The final work group report concluded that in selected individuals who are not in one of the four previously mentioned statin benefit groups, and for whom a decision to initiate statin therapy is otherwise unclear, additional factors may be considered to inform treatment decision making.4 Hs-CRP >2 mg/L is included among these risk factors. Individuals falling within these criteria will be further referred to as intermediate cardiovascular risk patients.

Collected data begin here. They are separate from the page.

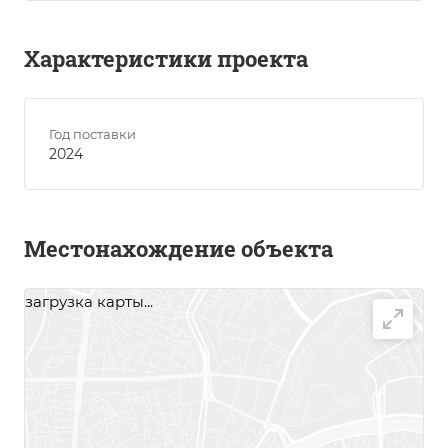
Характеристики проекта
Год поставки
2024
Местонахождение объекта
загрузка карты...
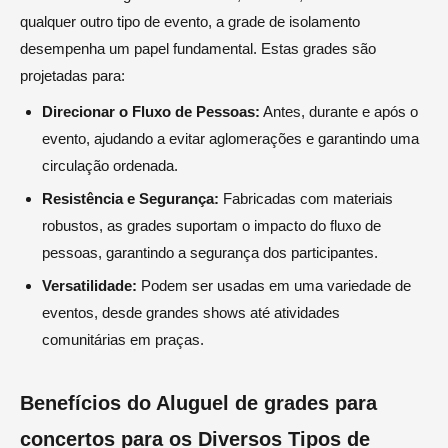
qualquer outro tipo de evento, a grade de isolamento
desempenha um papel fundamental. Estas grades são
projetadas para:
Direcionar o Fluxo de Pessoas:
Antes, durante e após o
evento, ajudando a evitar aglomerações e garantindo uma
circulação ordenada.
Resistência e Segurança:
Fabricadas com materiais
robustos, as grades suportam o impacto do fluxo de
pessoas, garantindo a segurança dos participantes.
Versatilidade:
Podem ser usadas em uma variedade de
eventos, desde grandes shows até atividades
comunitárias em praças.
Benefícios do Aluguel de grades para
concertos para os Diversos Tipos de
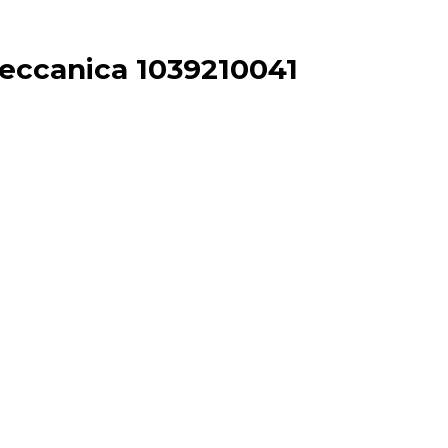
canica 1039210041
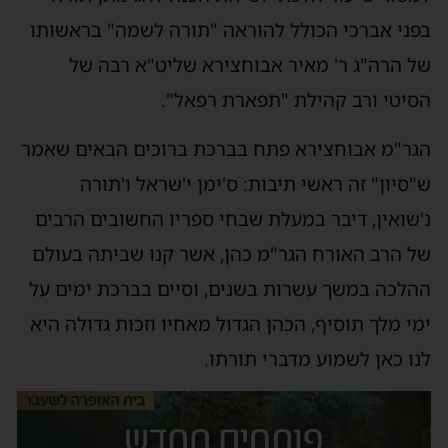
בפני אברכי הכולל להוראה "תורה לשמה" בראשותו
של הרה"ג ר' מאיר אבוחצירא שליט"א רבה של
הסיטי ורב קהילת "תפארת רפאל".
הגר"מ אבוחצירא פתח בברכת ברוכים הבאים שאמר
ש"סיון" זה ראשי תיבות: ס'ימן י'שראל ו'תורה
נ'שואין, דיבר במעלת שבחי ספריו החשובים הרבים
של הרב האורח הגר"מ כהן, אשר קנו שביתה בעולם
ההלכה במשך עשרות בשנים, וסיים בברכת ימים על
ימי מלך תוסיף, הכהן הגדול מאחיו וזכות גדולה היא
לנו כאן לשמוע מדברי תורתו.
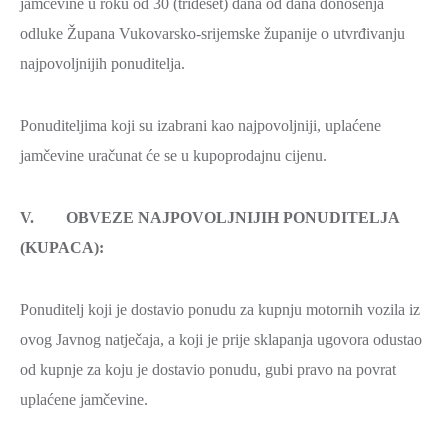
jamčevine u roku od 30 (trideset) dana od dana donošenja
odluke Župana Vukovarsko-srijemske županije o utvrđivanju
najpovoljnijih ponuditelja.
Ponuditeljima koji su izabrani kao najpovoljniji, uplaćene
jamčevine uračunat će se u kupoprodajnu cijenu.
V. OBVEZE NAJPOVOLJNIJIH PONUDITELJA
(KUPACA):
Ponuditelj koji je dostavio ponudu za kupnju motornih vozila iz
ovog Javnog natječaja, a koji je prije sklapanja ugovora odustao
od kupnje za koju je dostavio ponudu, gubi pravo na povrat
uplaćene jamčevine.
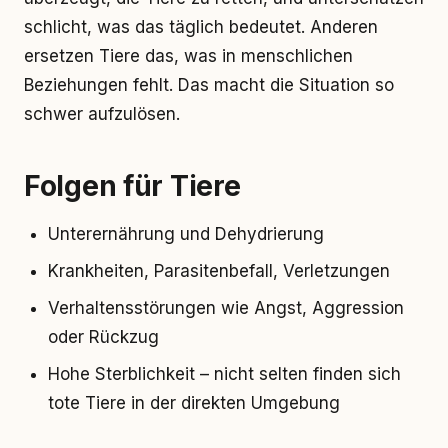
schlicht, was das täglich bedeutet. Anderen
ersetzen Tiere das, was in menschlichen
Beziehungen fehlt. Das macht die Situation so
schwer aufzulösen.
Folgen für Tiere
Unterernährung und Dehydrierung
Krankheiten, Parasitenbefall, Verletzungen
Verhaltensstörungen wie Angst, Aggression
oder Rückzug
Hohe Sterblichkeit – nicht selten finden sich
tote Tiere in der direkten Umgebung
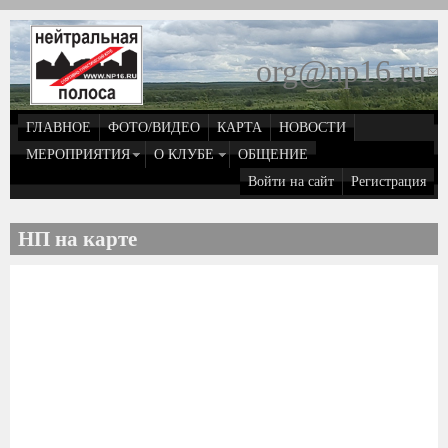
Перейти к основному содержанию
org@np16.ru
(
д
ГЛАВНОЕ
ФОТО/ВИДЕО
КАРТА
НОВОСТИ
о
МЕРОПРИЯТИЯ
О КЛУБЕ
ОБЩЕНИЕ
Войти на сайт
Регистрация
e
НП на карте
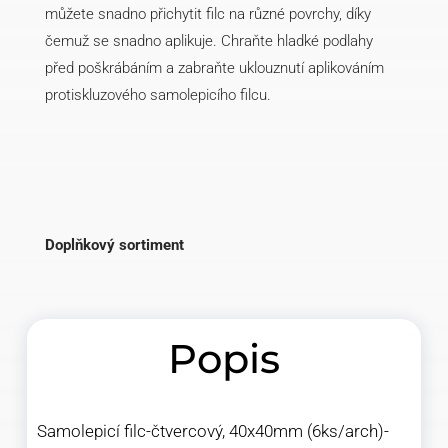
můžete snadno přichytit filc na různé povrchy, díky
čemuž se snadno aplikuje. Chraňte hladké podlahy
před poškrábáním a zabraňte uklouznutí aplikováním
protiskluzového samolepicího filcu.
Doplňkový sortiment
Popis
Samolepicí filc-čtvercový, 40x40mm (6ks/arch)-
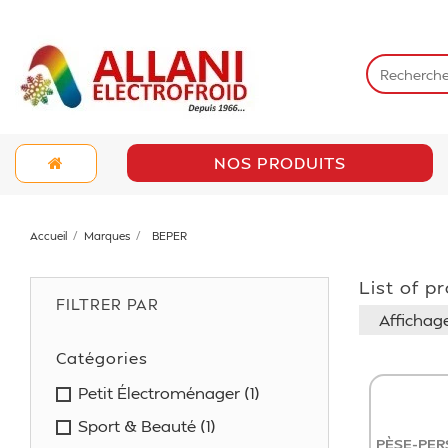
NOS PRODUITS
Accueil
Marques
BEPER
List of 
FILTRER PAR
Affichage
Catégories
Petit Électroménager
(1)
Sport & Beauté
(1)
PÈSE-PER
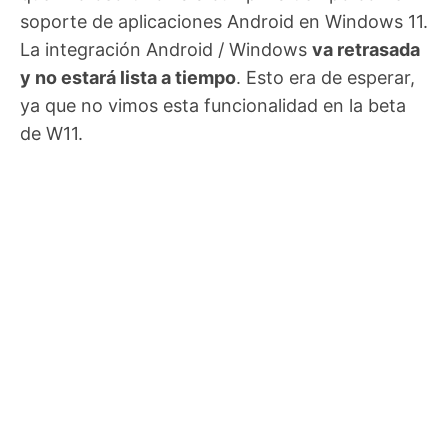
soporte de aplicaciones Android en Windows 11.
La integración Android / Windows
va retrasada
y no estará lista a tiempo
. Esto era de esperar,
ya que no vimos esta funcionalidad en la beta
de W11.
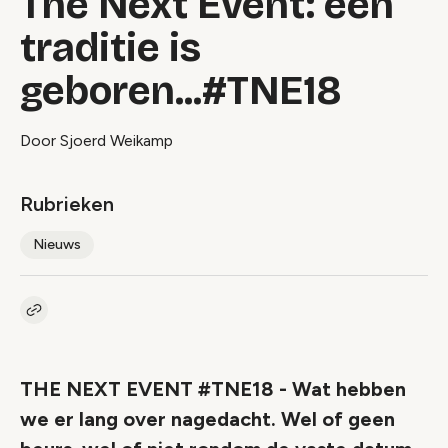
The Next Event: een
traditie is
geboren...#TNE18
Door Sjoerd Weikamp
Rubrieken
Nieuws
Kopieer link naar artikel
Link
THE NEXT EVENT #TNE18 - Wat hebben
we er lang over nagedacht. Wel of geen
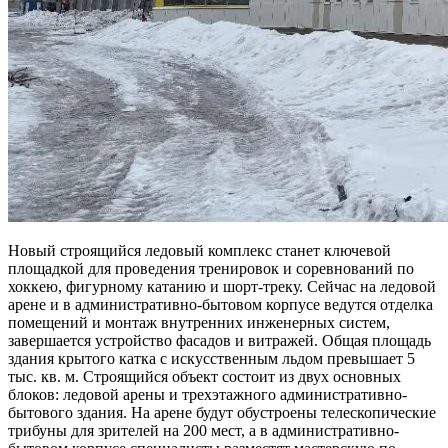
Новый строящийся ледовый комплекс станет ключевой
площадкой для проведения тренировок и соревнований по
хоккею, фигурному катанию и шорт-треку. Сейчас на ледовой
арене и в административно-бытовом корпусе ведутся отделка
помещений и монтаж внутренних инженерных систем,
завершается устройство фасадов и витражей. Общая площадь
здания крытого катка с искусственным льдом превышает 5
тыс. кв. м. Строящийся объект состоит из двух основных
блоков: ледовой арены и трехэтажного административно-
бытового здания. На арене будут обустроены телескопические
трибуны для зрителей на 200 мест, а в административно-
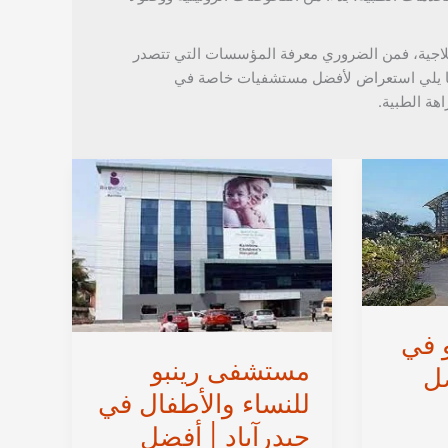
العلاجية، فمن الضروري معرفة المؤسسات التي تتصدر
يما يلي استعراض لأفضل مستشفيات خاصة في
هة الطبية.
 في
مستشفى رينبو
ضل
للنساء والأطفال في
حيدرآباد | أفضل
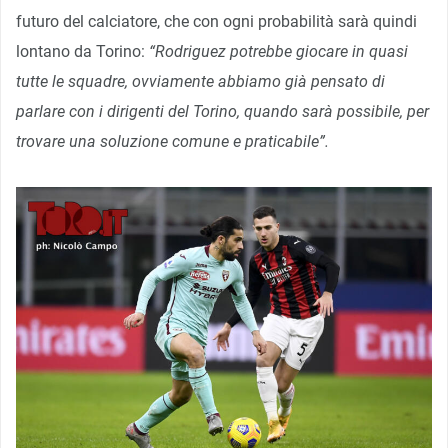
futuro del calciatore, che con ogni probabilità sarà quindi
lontano da Torino:
“Rodriguez potrebbe giocare in quasi
tutte le squadre, ovviamente abbiamo già pensato di
parlare con i dirigenti del Torino, quando sarà possibile, per
trovare una soluzione comune e praticabile”.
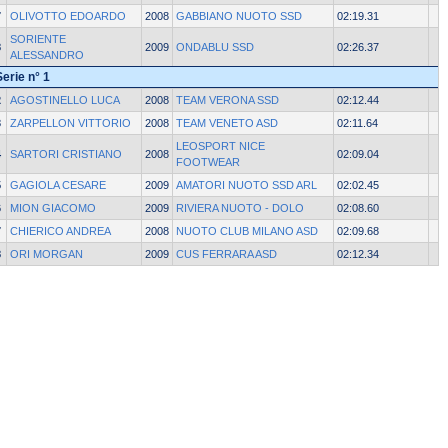
7
OLIVOTTO EDOARDO
2008
GABBIANO NUOTO SSD
02:19.31
SORIENTE
8
2009
ONDABLU SSD
02:26.37
ALESSANDRO
Serie n° 1
2
AGOSTINELLO LUCA
2008
TEAM VERONA SSD
02:12.44
3
ZARPELLON VITTORIO
2008
TEAM VENETO ASD
02:11.64
LEOSPORT NICE
4
SARTORI CRISTIANO
2008
02:09.04
FOOTWEAR
5
GAGIOLA CESARE
2009
AMATORI NUOTO SSD ARL
02:02.45
6
MION GIACOMO
2009
RIVIERA NUOTO - DOLO
02:08.60
7
CHIERICO ANDREA
2008
NUOTO CLUB MILANO ASD
02:09.68
8
ORI MORGAN
2009
CUS FERRARA ASD
02:12.34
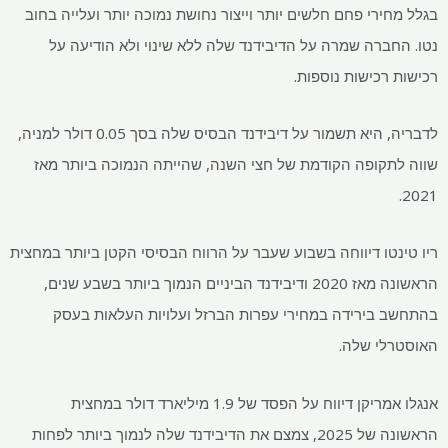
בגלל מחירי פחם חלשים יותר וייצור נחושת נמוכה יותר ועלייה בחוב
נטו. החברה שמרה על הדיבידנד שלה ללא שינוי ולא הודיעה על
רכישות רכישות נוספות.
לדבריה, היא תשמור על דיבידנד הבסיס שלה בסך 0.05 דולר למניה,
שווה לתקופה הקודמת של חצי השנה, שהייתה הנמוכה ביותר מאז
2021.
ריו טינטו דיווחה בשבוע שעבר על הרווח הבסיסי הקטן ביותר במחצית
הראשונה מאז 2020 ודיבידנד הביניים הנמוך ביותר בשבע שנים,
בהתחשב בירידה במחירי עפרות הברזל ועלויות העלאות בעסק
האוסטרלי שלה.
אנגלו אמריקן דיווח על הפסד של 1.9 מיליארד דולר במחצית
הראשונה של 2025, צמצם את הדיבידנד שלה לנמוך ביותר לפחות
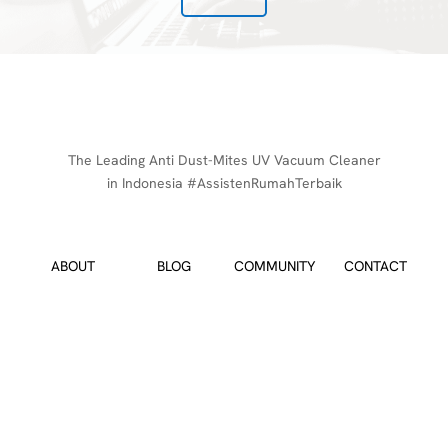
The Leading Anti Dust-Mites UV Vacuum Cleaner
in Indonesia #AssistenRumahTerbaik
ABOUT
BLOG
COMMUNITY
CONTACT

The 2013 ACC/AHA Assessment of Cardiovascular Risk Full Work Group examined several systematic reviews and studies: a 2009 review by Buckley et al for the U.S. Preventive Services Task Force (USPSTF) that focused on the potential risk related to CRP >3 mg/L versus CRP <1 mg/L; a 2009 USPSTF report on CRP and eight other risk factors by Helfand et al; a 2010 meta-analysis by Kaptoge et al through the Emerging Risk Factor Collaboration; a 2010 systematic review by Schnell-Inderst et al evaluating the utility of hs-CRP screening in asymptomatic adults; and the JUPITER trial (Justification for the Use of Statins in Primary Prevention: an Intervention Trial Evaluating Rosuvastatin) for CRP levels >2 mg/L.7,13-16
Overall, there is strong evidence indicating that hs-CRP is associated with cardiovascular disease, although the magnitude of these associations may be confounded by established cardiovascular risk factors. Moderate evidence suggests that hs-CRP testing may improve risk stratification, particularly among intermediate cardiovascular risk patients, where the decision to initiate statin therapy is unclear; however, the clinical relevance and cost-effectiveness remains uncertain. For this reason, hs-CRP was not included in the risk prediction model development process for the 2013 ACC/AHA guidelines.4
Of note, the newly published National Lipid Association recommendations for patient-centered management of dyslipidemia identify an hs-CRP level ³2 mg/L as a risk indicator, in conjunction with major ASCVD risk factors, that might be considered for risk refinement.5 The organization is careful to note that “except in the case of evidence of subclinical disease defining the presence of ASCVD, reclassification to a higher risk category is a matter of clinical judgment.”5 The guidelines reference the JUPITER trial, as described above, in their consideration of additional cardiovascular risk factors, but do not provide further evaluation of the evidence.16 A summary of major guideline statements on hs-CRP and cardiovascular risk assessment is provided in TABLE 3.2,4,5
Role of hs-CRP
The above stated compilation of evidence can be used to discuss applicability in clinical practice. Individuals at high risk for cardiovascular events, including secondary prevention candidates, will likely already be on or qualify for therapies known to reduce hs-CRP in addition to improving overall cardiovascular outcomes, such as statin or aspirin therapy. It has been suggested that hs-CRP may be useful as an independent marker of prognosis for recurrent events, including death, myocardial infarction, and restenosis in patients with stable coronary disease or acute coronary syndromes or those who have undergone percutaneous coronary intervention.3 This information may be especially useful when counseling patients on the importance of compliance with secondary preventive interventions.3 Hs-CRP may also be useful in individuals without risk factors for cardiovascular disease, known as low cardiovascular risk patients, who would not otherwise be identified as potential candidates for primary prevention therapy. However, at this time, evidence does not exist to support the clinical relevance or cost-effectiveness of using an hs-CRP >2 mg/L to independently predict cardiovascular risk. In fact, the AHA specifically recommends against screening hs-CRP levels for the entire adult population for purposes of cardiovascular risk assessment.3 Therefore, hs-CRP will have the most significant impact on patients at an intermediate risk for cardiovascular events, where the decision to initiate primary preventive therapy is unclear.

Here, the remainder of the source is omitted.